The conventional understanding of knowledge, and particularly scientific knowledge, is that it is shaped by a series of isolated creative geniuses, for example, Newton and Pascal. They are characterized as exceptional people who were able to transcend the conventional ideas of their period and who were able to formulate completely new ideas and theoretical perspectives. Same with corruption, our knowledge of it is what the situation tells us to be as it is. Our knowledge of political corruption is not what the original definition of it signifies. Political corruption means an abuse of public power for private benefit but the way the status quo reacts to it is quite the opposite. Our supposedly reaction to this act is negative but we become blissful the moment the concept of corruption is applied to us. Instead of limiting the definition of corruption to ‘private benefits’, I guess, the private that is already meant here is a ‘public-private’, that is, almost all of us take advantage of things surrounding us by means of corruption.

“Thus, where there are imbalances of power relations between groups of people or between institutions/states, there will be a production of knowledge” (Mills 2003, 69). While there is an overwhelming influence of the wealthy or the authority in our society, then our society is in turn shaped by the very prominence of these people. In the case of election for public office for example, there are of course wealthy politicians who give money or whatever ‘gifts’ it is to the people in return for their support to that certain politician. Then the knowledge that will be produced in our consciousness is that these rich individuals can only run for office because in reality, they are the ones who have the sole capability to bribe, to give gifts to the people. That would then be the measure of these affluent individuals for winning the election.

Then why are all of us accountable to political corruption? Why not the politicians only? Foucault characterizes power/knowledge as an abstract force which determines what will be known, rather than assuming that individual thinkers develop ideas and knowledge. Our generation of knowledge according to Foucault has been based to the authority because for him, the subject who knows, the objects to be known and the modalities of knowledge must be regarded as so many effects of [the] fundamental implication of power-knowledge and their historical transformations. In short it is not the activity of the subject of knowledge that produces a corpus of knowledge useful or resistant to power, but power-knowledge, the processes and struggle that traverse it, and of which it is made up, that determines the form and possible domains of knowledge. (Foucault 1991, 27–28)

Corruption becomes existent because of the power relation that occurs between the politician and the civilian or the agent and the private citizen.

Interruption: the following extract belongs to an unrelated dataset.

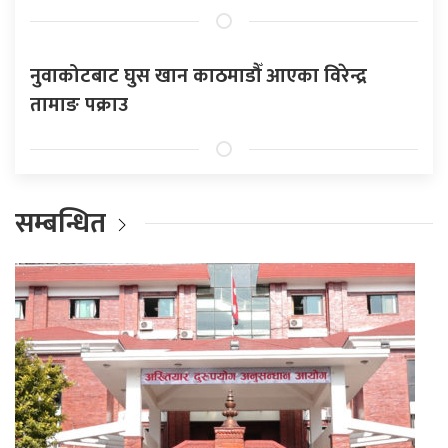
नुवाकोटबाट घुस खान काठमाडौँ आएका विरेन्द्र
तामाङ पक्राउ
सम्बन्धित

Foucault contends that rather than knowledge being a pure search after ‘truth’, in fact, power functions in that processing of information which results in something being labeled as a ‘fact’. For something to be considered to be a fact, it must be subjected to a thorough process of ratification by those in positions of authority. Such is the case for political corruption where we do not see the clear picture that it implies a long term negative effect to the economic progress of the society. We only see the positive consequence that comes out of it.

Political corruption has become beneficial because of the way we all react to it positively. Our acceptability to corruption is what makes it normative. The politicians shape our conception of corruption. They give us money, and then we become happy. But the thing is when we try to deliberate the long term effect that it brings to us, sure enough that it collapses the value of perseverance and willful determination in our society. It deteriorates the very essence of political corruption as totally defined towards positivity, thus making political corruption beneficial.